Dass LegalTechs als Inkassodienstleister auftreten und für ihre Kunden überzahlte Mieten zurückfordern, ist mittlerweile nicht Außergewöhnliches mehr. So lange sich die Unternehmen auf die Befugnisse beschränken, die ihnen als Inkassodienstleister zustehen, spricht rechtlich nichts gegen dieses Vorgehen. Ob ein Inkassounternehmen jedoch auch Schadensersatzforderungen im Rahmen des Abgasskandals geltend machen kann, musste nun das Landgericht (LG) Augsburg entscheiden.
Dienstleister will 35% der Vergleichssumme
Der Inkassodienstleister myRight hatte gegen Volkswagen Schadensersatzforderungen in 30 Fällen aus abgetretenem Recht seiner Kunden geltend gemacht. Die 30 Forderungen bezogen sich auf Fahrzeuge, die vom vom Abgasskandal betroffen waren. Ziel war es, einen Vergleich mit Volkswagen anzustreben. Von der Vergleichssumme sollte myRight dann 35% Provision kassieren. Der Rest stünde dem Kunden und Fahrzeughalter zu.

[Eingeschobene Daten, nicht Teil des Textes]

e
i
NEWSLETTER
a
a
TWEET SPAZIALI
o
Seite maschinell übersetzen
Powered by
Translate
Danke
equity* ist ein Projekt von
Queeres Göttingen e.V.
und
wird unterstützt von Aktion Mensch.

Außergerichtliche Einigung nicht angestrebt
Das Landgericht Augsburg wies die Klage des Inkassodienstleisters gegen Volkswagen jedoch ab. Nach Ansicht des Gerichts sind die Rechtsabtretungen an den Inkassodienstleister nichtig. myRight habe seine Befugnisse als Inkassounternehmen gemäß Rechtsdienstleistungsgesetz überschritten. Sein Anwendungsbereich sei laut § 1 Abs. 1 S. 1 RDG eindeutig auf außergerichtliche Dienstleistungen beschränkt. Das Geschäftsmodell von myRight ziele jedoch von vornherein auf eine gerichtliche Auseinandersetzung ab.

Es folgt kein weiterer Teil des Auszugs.